**Work required**
Retype only what runs from the beginning of the data through the line with "regelmäßiger Veranstaltungsort einer"; please omit the pictures and keep every line exact.

Task inputs below:

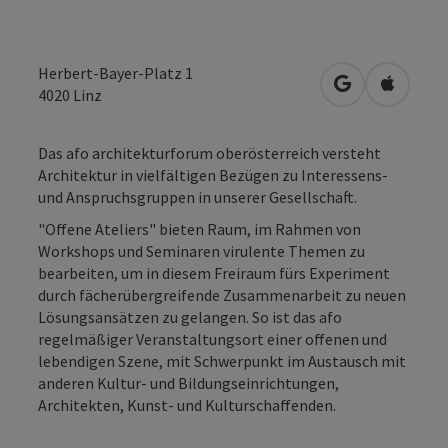
Herbert-Bayer-Platz 1
in Google Map
in Apple
4020
Linz
Das afo architekturforum oberösterreich versteht
Architektur in vielfältigen Bezügen zu Interessens-
und Anspruchsgruppen in unserer Gesellschaft.
"Offene Ateliers" bieten Raum, im Rahmen von
Workshops und Seminaren virulente Themen zu
bearbeiten, um in diesem Freiraum fürs Experiment
durch fächerübergreifende Zusammenarbeit zu neuen
Lösungsansätzen zu gelangen. So ist das afo
regelmäßiger Veranstaltungsort einer offenen und
lebendigen Szene, mit Schwerpunkt im Austausch mit
anderen Kultur- und Bildungseinrichtungen,
Architekten, Kunst- und Kulturschaffenden.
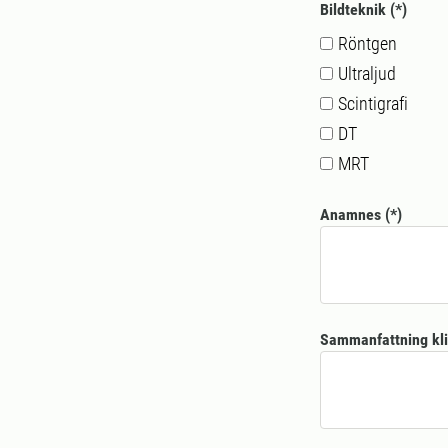
Bildteknik
Röntgen
Ultraljud
Scintigrafi
DT
MRT
Anamnes
Sammanfattning kli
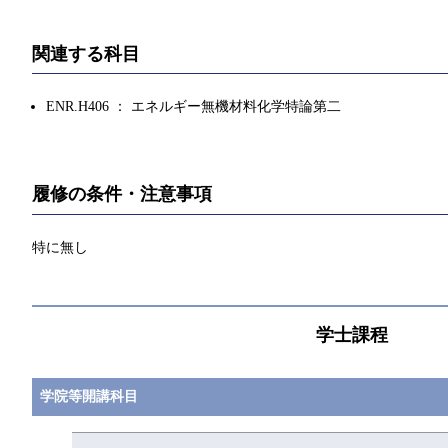
関連する科目
ENR.H406 ： エネルギー無機材料化学特論第二
履修の条件・注意事項
特に無し
学士課程
学院等開講科目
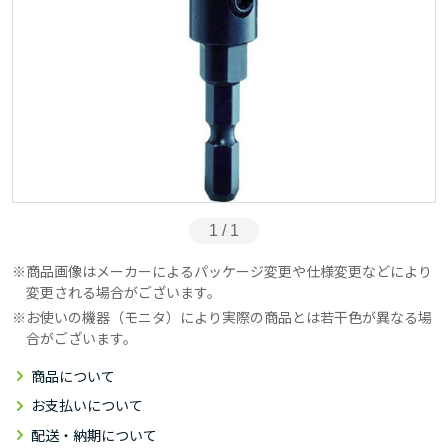
1 / 1
商品画像はメーカーによるパッケージ変更や仕様変更などにより
変更される場合がございます。
お使いの機器（モニタ）により実際の商品とは若干色が異なる場
合がございます。
商品について
お支払いについて
配送・納期について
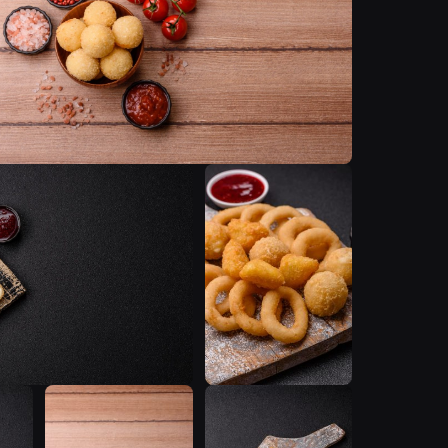
T
T
T
T
T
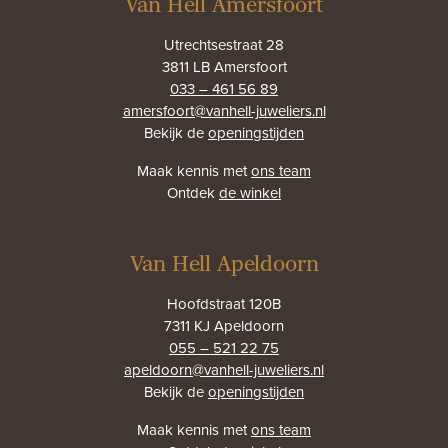
Van Hell Amersfoort
Utrechtsestraat 28
3811 LB Amersfoort
033 – 461 56 89
amersfoort@vanhell-juweliers.nl
Bekijk de
openingstijden
Maak kennis met
ons team
Ontdek
de winkel
Van Hell Apeldoorn
Hoofdstraat 120B
7311 KJ Apeldoorn
055 – 521 22 75
apeldoorn@vanhell-juweliers.nl
Bekijk de
openingstijden
Maak kennis met
ons team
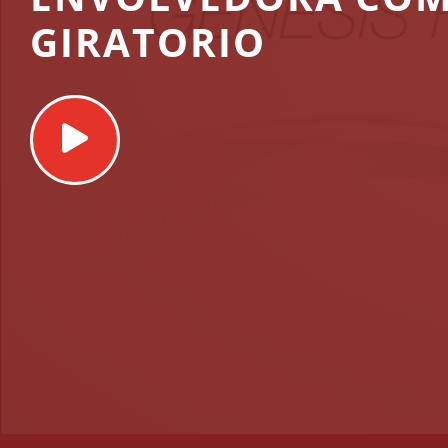
GIRATORIO
Play
Video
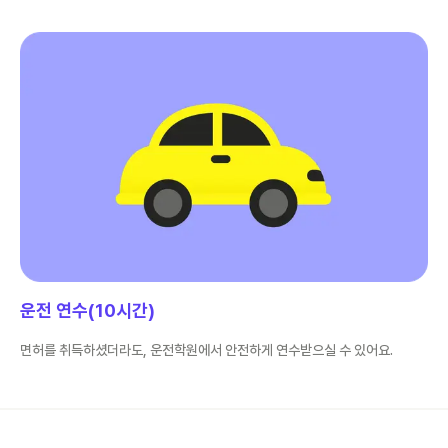
운전 연수(10시간)
면허를 취득하셨더라도, 운전학원에서 안전하게 연수받으실 수 있어요.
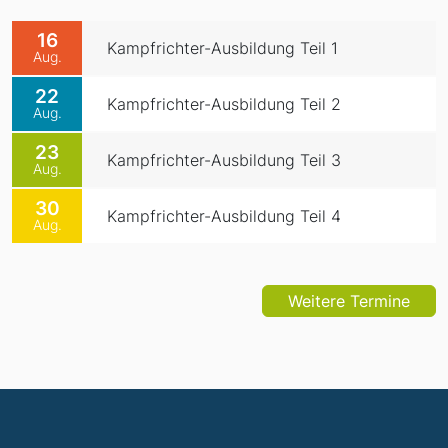
16
Kampfrichter-Ausbildung Teil 1
Aug.
22
Kampfrichter-Ausbildung Teil 2
Aug.
23
Kampfrichter-Ausbildung Teil 3
Aug.
30
Kampfrichter-Ausbildung Teil 4
Aug.
Weitere Termine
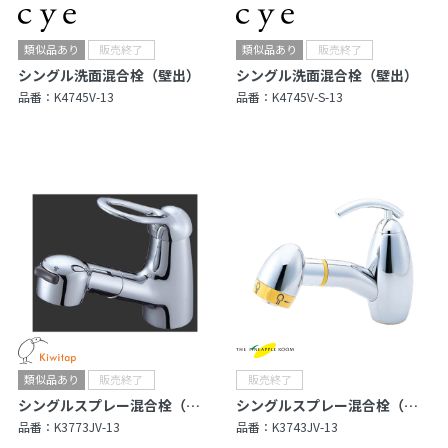
シングル洗面混合栓（壁出）
シングル洗面混合栓（壁出）
品番：
K4745V-13
品番：
K4745V-S-13
シングルスプレー混合栓（洗髪用）
シングルスプレー混合栓（洗髪用）
品番：
K3773JV-13
品番：
K3743JV-13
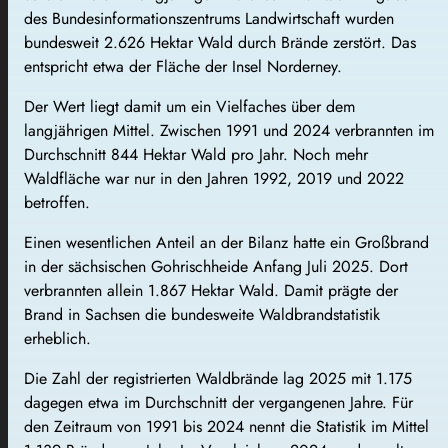
des Bundesinformationszentrums Landwirtschaft wurden
bundesweit 2.626 Hektar Wald durch Brände zerstört. Das
entspricht etwa der Fläche der Insel Norderney.
Der Wert liegt damit um ein Vielfaches über dem
langjährigen Mittel. Zwischen 1991 und 2024 verbrannten im
Durchschnitt 844 Hektar Wald pro Jahr. Noch mehr
Waldfläche war nur in den Jahren 1992, 2019 und 2022
betroffen.
Einen wesentlichen Anteil an der Bilanz hatte ein Großbrand
in der sächsischen Gohrischheide Anfang Juli 2025. Dort
verbrannten allein 1.867 Hektar Wald. Damit prägte der
Brand in Sachsen die bundesweite Waldbrandstatistik
erheblich.
Die Zahl der registrierten Waldbrände lag 2025 mit 1.175
dagegen etwa im Durchschnitt der vergangenen Jahre. Für
den Zeitraum von 1991 bis 2024 nennt die Statistik im Mittel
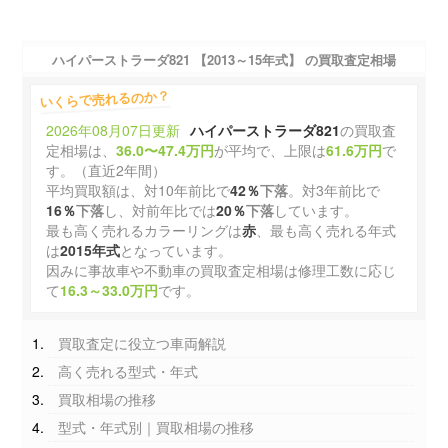
ハイパーストラーダ821 【2013～15年式】 の買取査定相場
いくらで売れるのか？
2026年08月07日更新
ハイパーストラーダ821
の買取査
定相場は、
36.0〜47.4万円
が平均で、上限は
61.6万円
で
す。（直近2年間）
平均買取額は、対10年前比で
42％
下落
。対3年前比で
16％
下落
し、対前年比では
20％
下落
しています。
最も高く売れるカラーリングは
赤
、最も高く売れる年式
は
2015年式
となっています。
因みに事故車や不動車の買取査定相場は修理工数に応じ
て
16.3～33.0万円
です。
買取査定に役立つ車両解説
高く売れる型式・年式
買取相場の推移
型式・年式別｜買取相場の推移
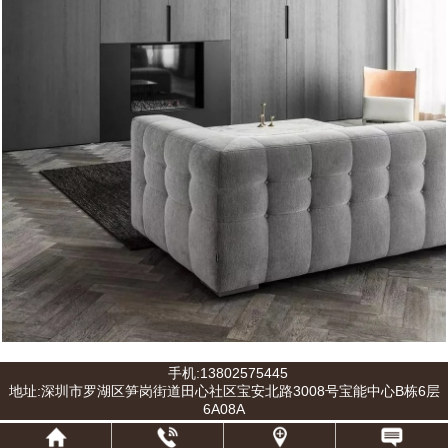
手机:13802575445
地址:深圳市罗湖区笋岗街道田心社区宝安北路3008号宝能中心B栋6层
6A08A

End of Task inputs.

**Solution for this problem**
Herbert-Bayer-Platz 1
in Google Map
in Apple
4020
Linz
Das afo architekturforum oberösterreich versteht
Architektur in vielfältigen Bezügen zu Interessens-
und Anspruchsgruppen in unserer Gesellschaft.
"Offene Ateliers" bieten Raum, im Rahmen von
Workshops und Seminaren virulente Themen zu
bearbeiten, um in diesem Freiraum fürs Experiment
durch fächerübergreifende Zusammenarbeit zu neuen
Lösungsansätzen zu gelangen. So ist das afo
regelmäßiger Veranstaltungsort einer offenen und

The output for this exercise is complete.